Toni Choueiri, MD: And I think you're right. If we look at the audience here, the audience picked cabozantinib or cabo-nivo in the majority, and these two arm on the PDIGREE trial. We could discuss that later. But, so far, I think around a bit over 40% of patients pick cabozantinib. In one minute, perhaps or less, Dr. Zhang, since we have you, the data for cabozantinib, that's post-TKI progression, very few patients had prior IO, but they're making your trial?
Tian Zhang, MD, MHS: Sure. METEOR was one of our early second-line trials; comparison between cabozantinib and everolimus. And it hit all its efficacy targets in terms of extending progression-free survival and overall survival, and also improving objective responses. We know cabozantinib in this second-line, their treatment face is a good option. And certainly, I think it's a viable choice for the second-line post ipi-nivo.
Toni Choueiri, MD: That's perfect. I think that's totally fair. The rest of the question, luckily, no one kept the volume of ipilimumab, but what we're seeing in the other option, that 10% of patients, or the other 43%, so the 57% would easily pick an IO-based combination despite the patient tumor progress on prior nivolumab and ipilimumab. Dr. Orenstein, what's the evidence for that? The patient progress on ipi-nivolumab [ipilimumab/nivolumab]; why would they get cabo-nivo [nivolumab/cabozantinib]? Or why would they get pembro [pembrolizumab]? I hear these drugs are interchangeable. Is there any data? Or are there any ongoing trials now?
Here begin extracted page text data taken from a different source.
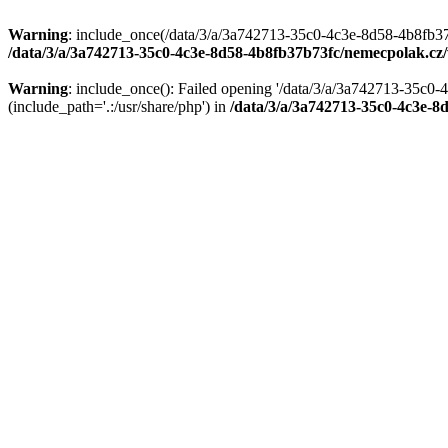
Warning
: include_once(/data/3/a/3a742713-35c0-4c3e-8d58-4b8fb37
/data/3/a/3a742713-35c0-4c3e-8d58-4b8fb37b73fc/nemecpolak.c
Warning
: include_once(): Failed opening '/data/3/a/3a742713-35c
(include_path='.:/usr/share/php') in
/data/3/a/3a742713-35c0-4c3e-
Moshe Orenstein, MD, MA: There are a number of ongoing trials. I would say that for now, in terms of the data that are out there, the data is pretty sparse for using an IO-TKI following a progression on an IO-based therapy. There are some phase two data of lenvatinib and pembrolizumab, but again, these are not randomized data, these don't really stand up in terms of the test of what we expect before entering something as a standard of care. There is the CONTACT-03 trial, there is the TiNivo-2 trial, and these are trials, again, looking at the CONTACT-03 case atezolizumab and cabozantinib versus cabozantinib for patients post-IO therapy. The TiNivo-2 is tivozanib alone versus tivozanib with nivolumab. In patients whose cancer has progressed on IO-based therapy, I think we really need to see those data before we insert it as a standard of care. I would say there is a difference in how patients cancer progresses. If you have a patient who's been on IO-IO or IO-TKI, and they've had a good response upfront and a slow progression, and then at that point, you want to consider a different combination therapy. I might be more inclined to say that, OK, maybe this tumor still has some sensitivity and just needs a little switch. I think as a standard of care, if we're talking about what to do as standards, it would be, for me at least, to switch to either a single agent TKI or to switch to one of the options that wasn't on that list, lenvatinib and everolimus. In other words, to move away from the IO-based regimen, in an IO refractory setting as the immediate next therapy.
This transcript has been edited for clarity.